When thinking of Argentina, most think of Patagonia, Buenos Aires and Mendoza. The northern region is one that is left for those that are “in the know”. It’s a part of the country that one typically learns about once they have landed and spoken with locals about where they should go to next. Not only does the north have many sites of historical significance, it’s also a land of great natural beauty. With red monoliths, colorful mountainscapes, and otherworldly salt flats; it is a great contrast to the blue coolness of Patagonia and the bustling vibe of Buenos Aires.
Here are our 4 must see destinations:
Quebrada de Humahuaca (Jujuy Province)
Quebrada de Humahuaca is a colorful valley in Jujuy Province. A UNESCO World Heritage site since 2003, this 96-mile long valley has been populated since the time of the hunter-gatherers, more than 10,000 years ago. A ravine in the Andes connecting Argentina to Chile and Bolivia, you’ll see well-preserved ruins of Incan settlements and Spanish churches. Perfect for those travelers who like to take panoramic photographs, the layers of sedimentary rock lining the walls of this deep ravine must be seen to be believed. Words alone cannot do justice to the beauty of this valley.

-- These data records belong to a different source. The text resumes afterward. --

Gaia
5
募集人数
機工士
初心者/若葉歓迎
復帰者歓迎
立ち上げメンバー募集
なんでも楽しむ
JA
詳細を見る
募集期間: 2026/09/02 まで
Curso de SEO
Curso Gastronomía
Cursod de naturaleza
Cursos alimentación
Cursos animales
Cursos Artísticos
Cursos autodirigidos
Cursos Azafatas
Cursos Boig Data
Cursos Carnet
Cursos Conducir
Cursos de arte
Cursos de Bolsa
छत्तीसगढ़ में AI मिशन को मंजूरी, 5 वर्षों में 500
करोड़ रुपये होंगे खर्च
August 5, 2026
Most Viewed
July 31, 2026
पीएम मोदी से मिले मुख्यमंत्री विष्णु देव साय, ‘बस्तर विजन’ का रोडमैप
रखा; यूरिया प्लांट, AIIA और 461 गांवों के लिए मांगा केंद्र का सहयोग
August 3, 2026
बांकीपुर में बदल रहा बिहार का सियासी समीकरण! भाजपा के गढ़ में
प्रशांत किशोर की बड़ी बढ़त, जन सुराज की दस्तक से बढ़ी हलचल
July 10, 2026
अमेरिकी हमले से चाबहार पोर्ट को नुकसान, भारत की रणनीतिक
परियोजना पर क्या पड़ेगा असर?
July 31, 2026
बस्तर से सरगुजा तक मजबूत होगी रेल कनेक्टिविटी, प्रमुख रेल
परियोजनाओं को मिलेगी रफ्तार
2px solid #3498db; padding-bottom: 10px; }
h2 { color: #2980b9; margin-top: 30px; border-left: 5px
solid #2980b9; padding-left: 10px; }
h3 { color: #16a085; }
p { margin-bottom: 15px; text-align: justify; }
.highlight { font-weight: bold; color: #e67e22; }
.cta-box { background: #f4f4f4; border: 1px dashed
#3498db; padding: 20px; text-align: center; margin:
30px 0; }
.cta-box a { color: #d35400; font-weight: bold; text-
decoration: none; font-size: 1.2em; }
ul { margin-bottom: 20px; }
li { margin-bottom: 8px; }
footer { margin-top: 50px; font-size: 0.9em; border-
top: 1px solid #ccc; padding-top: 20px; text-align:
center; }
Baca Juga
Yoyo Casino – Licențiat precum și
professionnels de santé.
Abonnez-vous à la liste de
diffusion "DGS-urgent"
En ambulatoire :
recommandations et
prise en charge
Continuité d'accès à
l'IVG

Serranía de Hornocal is a mountain range near Quebrada de Humahuaca and the town of Humahuaca. The Yacoraite Formation, a geologic formation formed at least 66 million, and as much as 252 million, years ago is within Serranía de Hornocal. Imagine seeing mountain peaks with the surface sliced off vertically, so you can view the interior layers of rock, minerals, and fossils. What’s especially interesting about the Yacoraite Formation is that dinosaur footprints and fossil eggs, as well as dinosaur remains, have been found here. The genus of the dinosaur remains has not been identified, but the footprints are thought to be that of Hadrosauridae. If you're traveling in this area, make sure stop in the towns of Tilcara and Purmamarca, both cities will not let you or your lense down.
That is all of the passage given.